During training, the acoustic data-feature 502 may include
prerecorded audio data and corresponding text data created for
training the speech model 222. In some embodiments, during runtime,
the TTS front end 216 includes a first-pass speech synthesis engine
that creates speech using, for example, the unit selection and/or
parametric synthesis techniques described above.
[0071] The sample network 802 may include a dilated convolution
component 812. The dilated convolution component 812 receives the
spectrogram data 504 as input performs a filter over an area of
this input larger than the length of the filter by skipping input
values with a certain step size, depending on the layer of the
convolution. In some embodiments, the sample network also receives
the acoustic-feature data 502 as input. For example, the dilated
convolution component 812 may operate on every sample in the first
layer, every second sample in the second layer, every fourth sample
in the third layer, and so on. The dilated convolution component
812 may effectively allow the speech model 222 to operate on a
coarser scale than with a normal convolution. The input to the
dilated convolution component 812 may be, for example, a vector of
size r created by performing a 2.times.1 convolution and a tan h
function on an input audio one-hot vector. The output of the
dilated convolution component 812 may be a vector of size 2r.

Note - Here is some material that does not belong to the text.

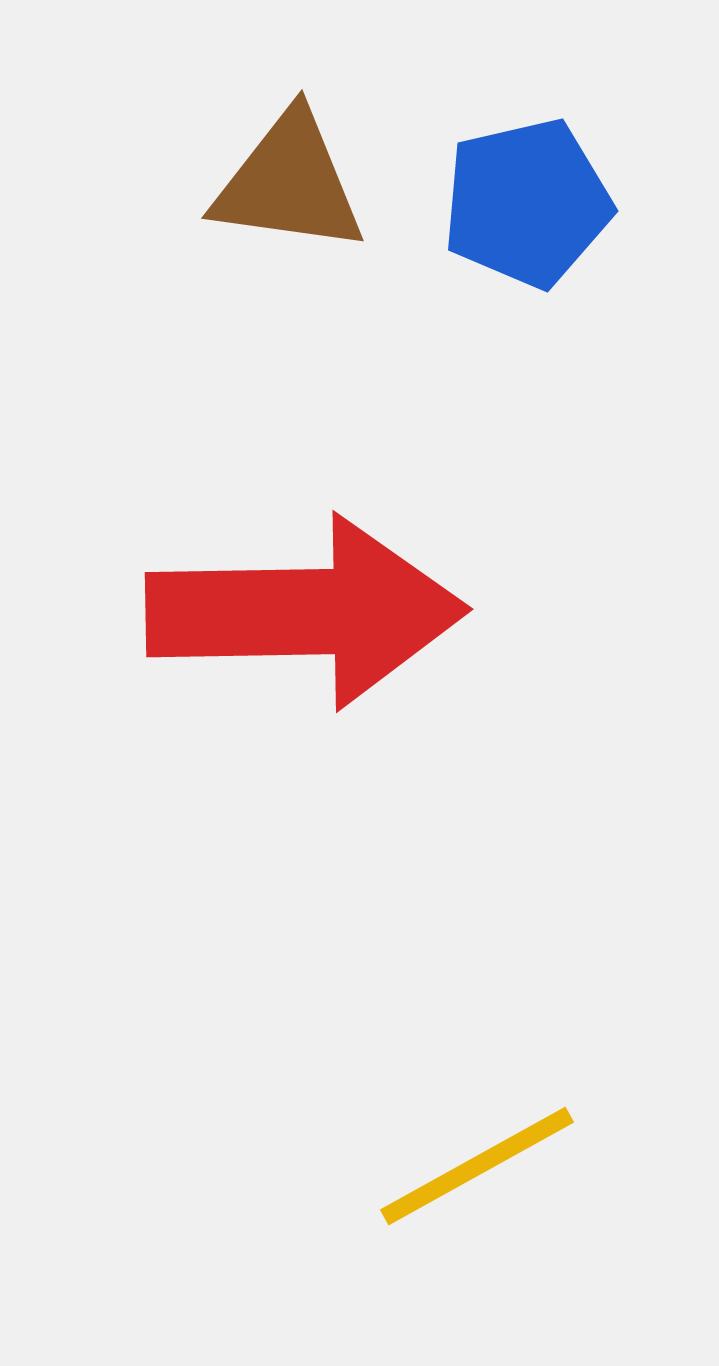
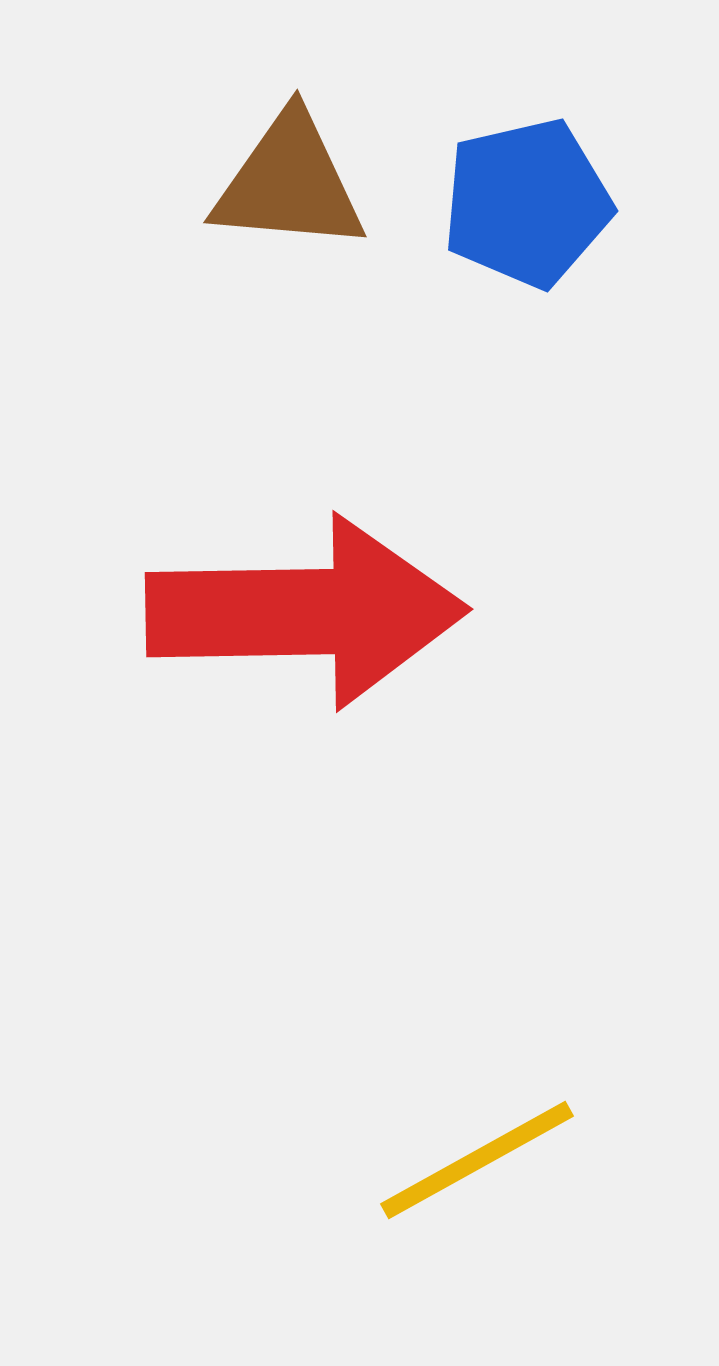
brown triangle: rotated 3 degrees counterclockwise
yellow line: moved 6 px up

[0072] An activation/combination component 814 may combine the
output of the dilated convolution component 812 with one or more
outputs of the conditioning network 806, as described in greater
detail below, and/or operated on by one or more activation
functions, such as tan h or sigmoid functions, as also described in
greater detail below. The activation/combination component 814 may
combine the 2r vector output by the dilated convolution component
812 into a vector of size r. The present disclosure is not,
however, limited to any particular architecture related to
activation and/or combination.
[0073] The output of the activation/combination component 814 may
be combined, using a combination component 816, with the input to
the dilated convolution component 812. In some embodiments, prior
to this combination, the output of the activation/combination
component 814 is convolved by a second convolution component 818,
which may be a 1.times.1 convolution on r values.
[0074] The sample network 802 may include one or more layers, each
of which may include some or all of the components described above.
In some embodiments, the sample network 802 includes 40 layers,
which may be configured in four blocks with ten layers per block;
the output of each combination component 816, which may be referred
to as residual channels, may include 128 values; and the output of
each convolution/affine component 820, which may be referred to as
skip channels, may include 1024 values. The dilation performed by
the dilated convolution component 812 may be 2.sup.n for each layer
n, and may be reset at each block.
[0075] The first layer may receive the acoustic-feature data 502 as
input; the output of the first layer, corresponding to the output
of the combination component 814, may be received by the dilated
convolution component 812 of the second layer. The output of the
last layer may be unused. As one of skill in the art will
understand, a greater number of layers may result in higher-quality
output speech at the cost of greater computational complexity
and/or cost; any number of layers is, however, within the scope of
the present disclosure. In some embodiments, the number of layers
may be limited in the latency between the first layer and the last
layer, as determined by the characteristics of a particular
computing system, and the output audio rate (e.g., 16 kHz).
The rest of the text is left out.